Question

(3x+3)/(x^2+2x+1)+(x-1)/(x^2-1)
help please..... I think that the denomanators would be (x+1)(x+1) right? and (x-1) (x-1)

Answer 1

\[\dfrac{(3x+3)}{(x^2+2x+1)}+\dfrac{(x-1)}{(x^2-1)}\]
You're right about the denominator of the first fraction, that does factor to \((x+1)(x+1)\). The second one, though, doesn't factor to \((x-1)(x-1)\), though, because that would be \((x^2-2x+1)\). It does factor to \((x+1)(x-1)\), from the difference of squares formula.
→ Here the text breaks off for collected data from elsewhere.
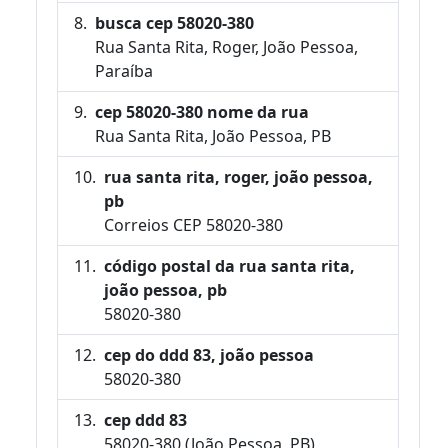
busca cep 58020-380
Rua Santa Rita, Roger, João Pessoa,
Paraíba
cep 58020-380 nome da rua
Rua Santa Rita, João Pessoa, PB
rua santa rita, roger, joão pessoa,
pb
Correios CEP 58020-380
código postal da rua santa rita,
joão pessoa, pb
58020-380
cep do ddd 83, joão pessoa
58020-380
cep ddd 83
58020-380 (João Pessoa, PB)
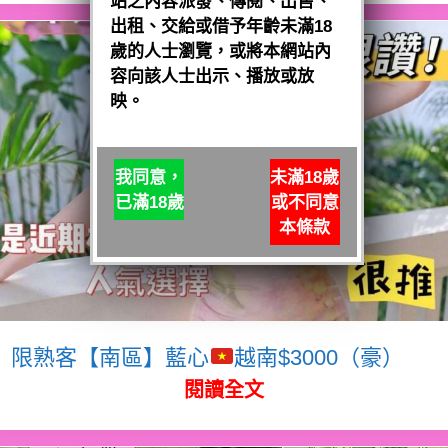
站之內容派發、傳閱、出售、
出租、交給或借予年齡未滿18
歲的人士瀏覽，或將本網站內
容向該人士出示、播放或放
映。
我同意，
未滿18歲
已滿18歲
或不同意
本條款
限熟客【南區】藍心
越南$3000（豪）
閱讀全文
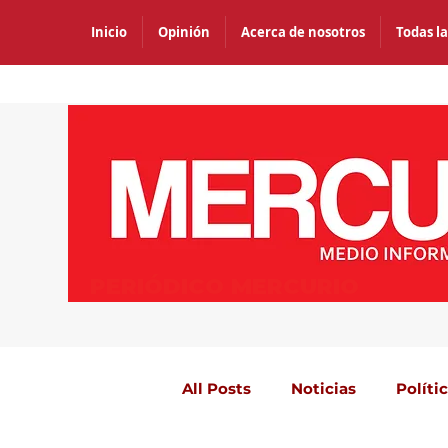
Inicio
Opinión
Acerca de nosotros
Todas la
PERIÓDICO MERCURIO
All Posts
Noticias
Políti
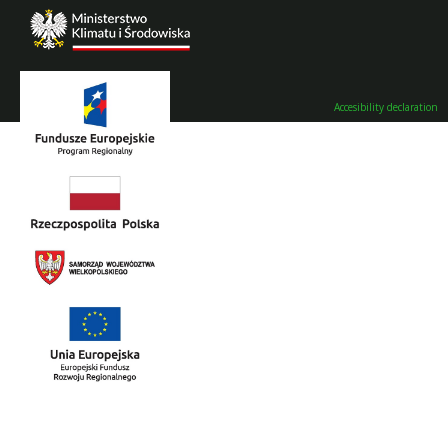
Accesibility declaration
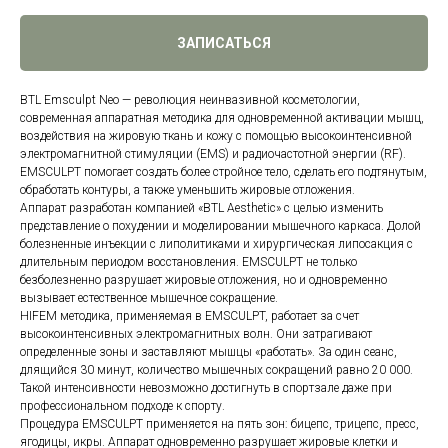
ЗАПИСАТЬСЯ
BTL Emsculpt Neo — революция неинвазивной косметологии,
современная аппаратная методика для одновременной активации мышц,
воздействия на жировую ткань и кожу с помощью высокоинтенсивной
электромагнитной стимуляции (EMS) и радиочастотной энергии (RF).
EMSCULPT помогает создать более стройное тело, сделать его подтянутым,
обработать контуры, а также уменьшить жировые отложения.
Аппарат разработан компанией «BTL Aesthetic» с целью изменить
представление о похудении и моделировании мышечного каркаса. Долой
болезненные инъекции с липолитиками и хирургическая липосакция с
длительным периодом восстановления. EMSCULPT не только
безболезненно разрушает жировые отложения, но и одновременно
вызывает естественное мышечное сокращение.
HIFEM методика, применяемая в EMSCULPT, работает за счет
высокоинтенсивных электромагнитных волн. Они затрагивают
определенные зоны и заставляют мышцы «работать». За один сеанс,
длящийся 30 минут, количество мышечных сокращений равно 20 000.
Такой интенсивности невозможно достигнуть в спортзале даже при
профессиональном подходе к спорту.
Процедура EMSCULPT применяется на пять зон: бицепс, трицепс, пресс,
ягодицы, икры. Аппарат одновременно разрушает жировые клетки и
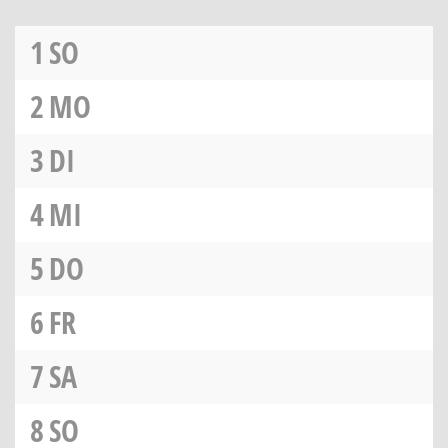
1
SO
2
MO
3
DI
4
MI
5
DO
6
FR
7
SA
8
SO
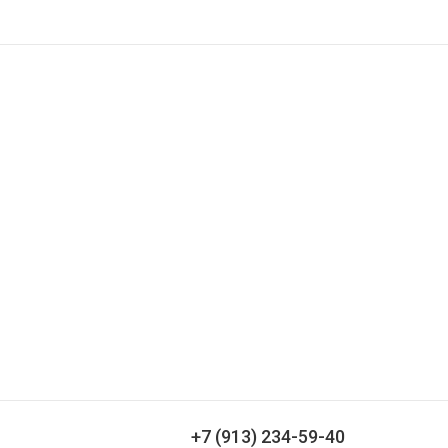
О компании
Доставка и оплата
Контакты
венков
+7 (913) 234-59-40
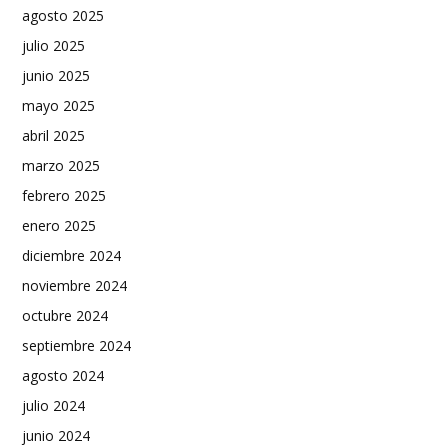
agosto 2025
julio 2025
junio 2025
mayo 2025
abril 2025
marzo 2025
febrero 2025
enero 2025
diciembre 2024
noviembre 2024
octubre 2024
septiembre 2024
agosto 2024
julio 2024
junio 2024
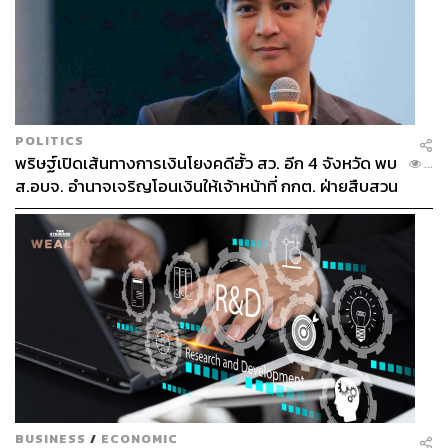
TAGS:
ประยุทธ์ จันทร์โอชา
การชุมนุมทางการเมือง
POLITICS
ตำรวจชุดควบคุมฝูงชน (คฝ.)
ม็อบ 19 กันยา
พริษฐ์เปิดเส้นทางการเงินโยงคดีฮั้ว สว. อีก 4 จังหวัด พบ
...
แยกนางเลิ้ง
ส.อบจ. อำนาจเจริญโอนเงินให้เจ้าหน้าที่ กกต. ฝ่ายสืบสวน
199
ABOUT THE AUTHOR
BUSINESS
/
ECONOMIC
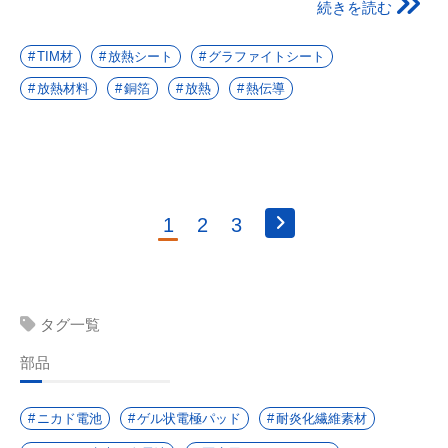
続きを読む
TIM材
放熱シート
グラファイトシート
放熱材料
銅箔
放熱
熱伝導
1
2
3
タグ一覧
部品
ニカド電池
ゲル状電極パッド
耐炎化繊維素材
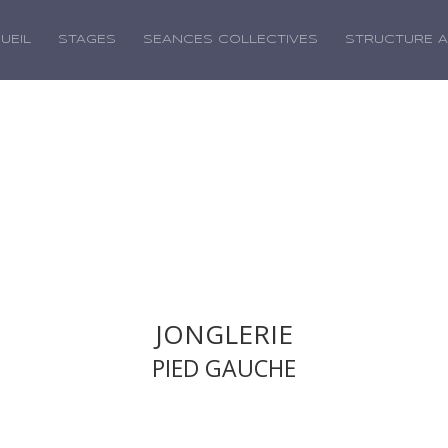
UEIL
STAGES
SEANCES COLLECTIVES
STRUCTURE 
JONGLERIE
PIED GAUCHE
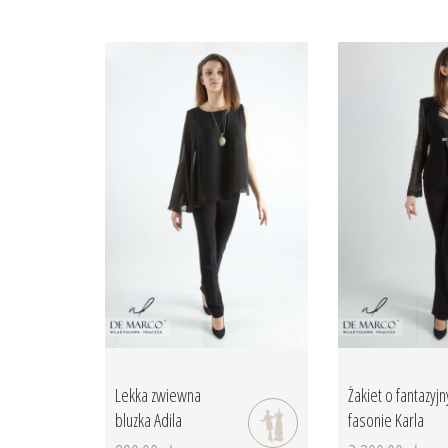
Lekka zwiewna
Żakiet o fantazyj
bluzka Adila
fasonie Karla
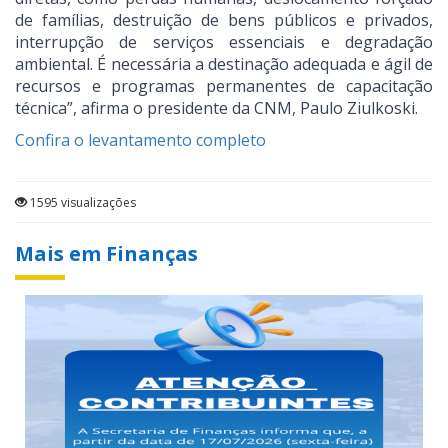
de famílias, destruição de bens públicos e privados,
interrupção de serviços essenciais e degradação
ambiental. É necessária a destinação adequada e ágil de
recursos e programas permanentes de capacitação
técnica”, afirma o presidente da CNM, Paulo Ziulkoski.
Confira o levantamento completo
1595 visualizações
Mais em Finanças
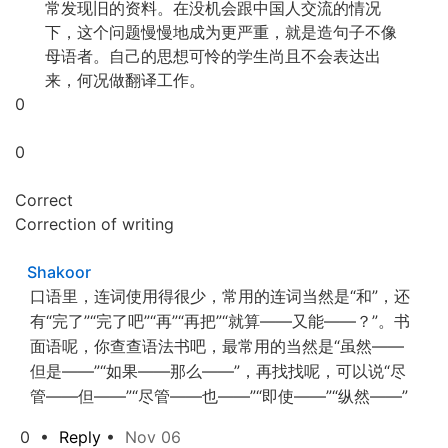
常发现旧的资料。在没机会跟中国人交流的情况
下，这个问题慢慢地成为更严重，就是造句子不像
母语者。自己的思想可怜的学生尚且不会表达出
来，何况做翻译工作。
0
0
Correct
Correction of writing
Shakoor
口语里，连词使用得很少，常用的连词当然是“和”，还
有“完了”“完了吧”“再”“再把”“就算——又能——？”。书
面语呢，你查查语法书吧，最常用的当然是“虽然——
但是——”“如果——那么——”，再找找呢，可以说“尽
管——但——”“尽管——也——”“即使——”“纵然——”
0
•
Reply
•
Nov 06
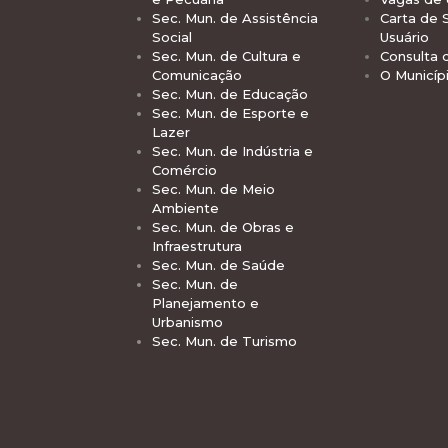
Sec. Mun. de Assistência
Carta de 
Social
Usuário
Sec. Mun. de Cultura e
Consulta 
Comunicação
O Municíp
Sec. Mun. de Educação
Sec. Mun. de Esporte e
Lazer
Sec. Mun. de Indústria e
Comércio
Sec. Mun. de Meio
Ambiente
Sec. Mun. de Obras e
Infraestrutura
Sec. Mun. de Saúde
Sec. Mun. de
Planejamento e
Urbanismo
Sec. Mun. de Turismo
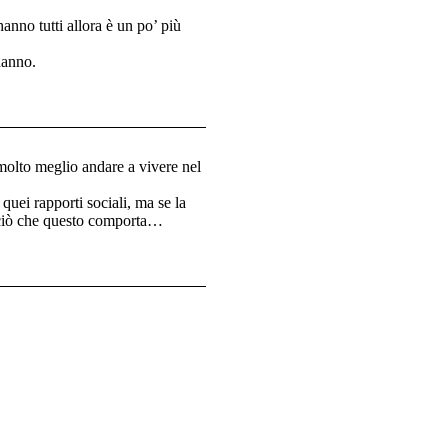
anno tutti allora è un po’ più
hanno.
 molto meglio andare a vivere nel
quei rapporti sociali, ma se la
o ciò che questo comporta…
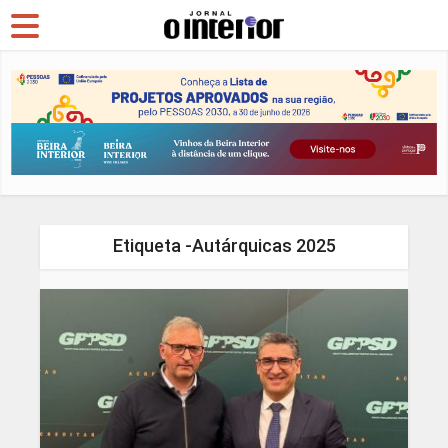
Etiqueta -Autárquicas 2025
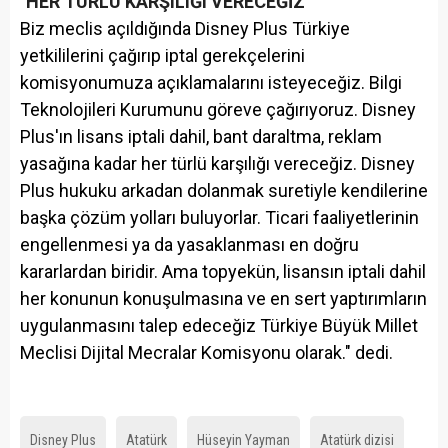
"HER TÜRLÜ KARŞILIĞI VERECEĞİZ"
Biz meclis açıldığında Disney Plus Türkiye
yetkililerini çağırıp iptal gerekçelerini
komisyonumuza açıklamalarını isteyeceğiz. Bilgi
Teknolojileri Kurumunu göreve çağırıyoruz. Disney
Plus'ın lisans iptali dahil, bant daraltma, reklam
yasağına kadar her türlü karşılığı vereceğiz. Disney
Plus hukuku arkadan dolanmak suretiyle kendilerine
başka çözüm yolları buluyorlar. Ticari faaliyetlerinin
engellenmesi ya da yasaklanması en doğru
kararlardan biridir. Ama topyekün, lisansın iptali dahil
her konunun konuşulmasına ve en sert yaptırımların
uygulanmasını talep edeceğiz Türkiye Büyük Millet
Meclisi Dijital Mecralar Komisyonu olarak." dedi.
Disney Plus
Atatürk
Hüseyin Yayman
Atatürk dizisi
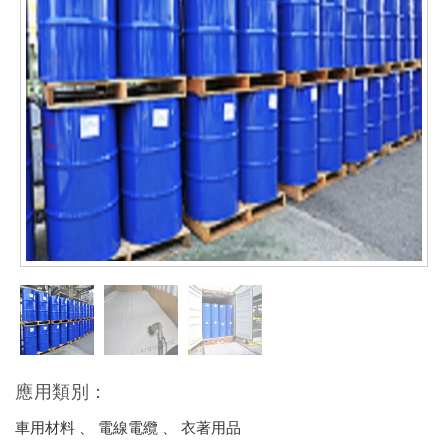
應用類別：
車用材料 、 電線電纜 、 衣著用品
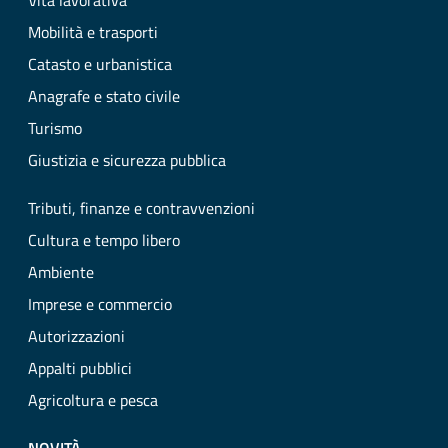
Vita lavorativa
Mobilità e trasporti
Catasto e urbanistica
Anagrafe e stato civile
Turismo
Giustizia e sicurezza pubblica
Tributi, finanze e contravvenzioni
Cultura e tempo libero
Ambiente
Imprese e commercio
Autorizzazioni
Appalti pubblici
Agricoltura e pesca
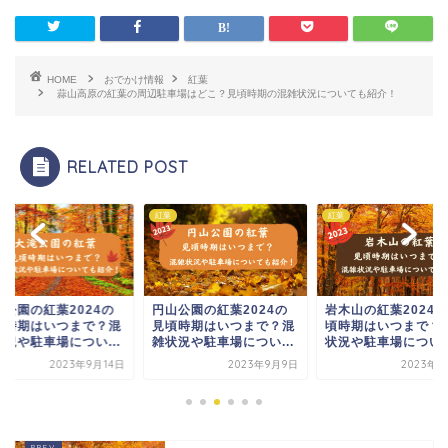
HOME
おでかけ情報
紅葉
蒜山高原の紅葉の周辺駐車場はどこ？見頃時期の混雑状況についても紹介！
RELATED POST
紅葉
紅葉
滝公園の紅葉2024の
円山公園の紅葉2024の
岩木山の紅葉2024
頃時期はいつまで？混
見頃時期はいつまで？混
頃時期はいつまで？
状況や駐車場につい...
雑状況や駐車場につい...
状況や駐車場について.
2023年9月14日
2023年9月9日
2023年9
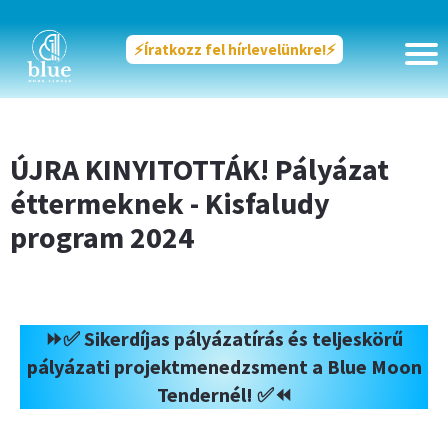
⚡️Íratkozz fel hírlevelünkre!⚡️
ÚJRA KINYITOTTÁK! Pályázat
éttermeknek - Kisfaludy
program 2024
⏩✅ Sikerdíjas pályázatírás és teljeskörű
pályázati projektmenedzsment a Blue Moon
Tendernél! ✅⏪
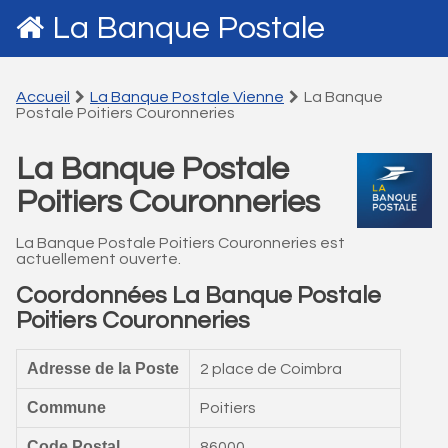
La Banque Postale
Accueil
La Banque Postale Vienne
La Banque
Postale Poitiers Couronneries
La Banque Postale
Poitiers Couronneries
La Banque Postale Poitiers Couronneries est
actuellement ouverte.
Coordonnées La Banque Postale
Poitiers Couronneries
Adresse de la Poste
2 place de Coimbra
Commune
Poitiers
Code Postal
86000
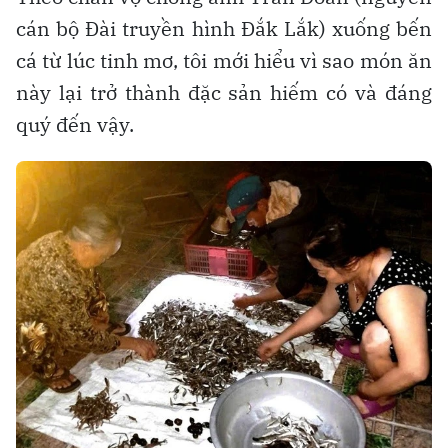
cán bộ Đài truyền hình Đắk Lắk) xuống bến
cá từ lúc tinh mơ, tôi mới hiểu vì sao món ăn
này lại trở thành đặc sản hiếm có và đáng
quý đến vậy.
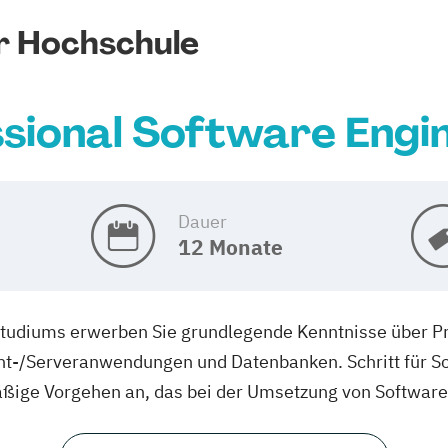
r Hochschule
sional Software Engi
Dauer
12 Monate
Studiums erwerben Sie grundlegende Kenntnisse über 
t-/Serveranwendungen und Datenbanken. Schritt für Schr
ßige Vorgehen an, das bei der Umsetzung von Softwarep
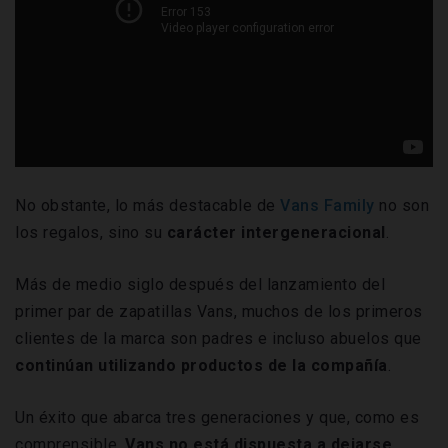
No obstante, lo más destacable de
Vans Family
no son
los regalos, sino su
carácter
intergeneracional
.
Más de medio siglo después del lanzamiento del
primer par de zapatillas Vans, muchos de los primeros
clientes de la marca son padres e incluso abuelos que
continúan utilizando productos de la compañía
.
Un éxito que abarca tres generaciones y que, como es
comprensible,
Vans no está dispuesta a dejarse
That means you're left with:
\[\dfrac{(3x+3)}{(x+1)(x+1)}+\dfrac{(x-1)}{(x+1)(x-1)}\]
Can you solve it from there?

Answer 2

would the (x-1) on top cancell out with the (x-1) on the bottom?

Answer 3

It would. The next step after that is to make both denominators the same so that you can add the fractions together.

Answer 4

so then would it be 3x+3/x+1

Answer 5

HINTS:
\[
\frac{(3x+3)}{(x+1)(x-1)}=\frac{3(x+1)}{(x+1)(x+1)}
\]

Answer 6

How did you get there?

Answer 7

@thomas5267 where did you get the 3 on the top part of the other equation?

Answer 8

I factored it out. See this.
http://www.purplemath.com/modules/simpfact.htm

Answer 9

oh okay thanks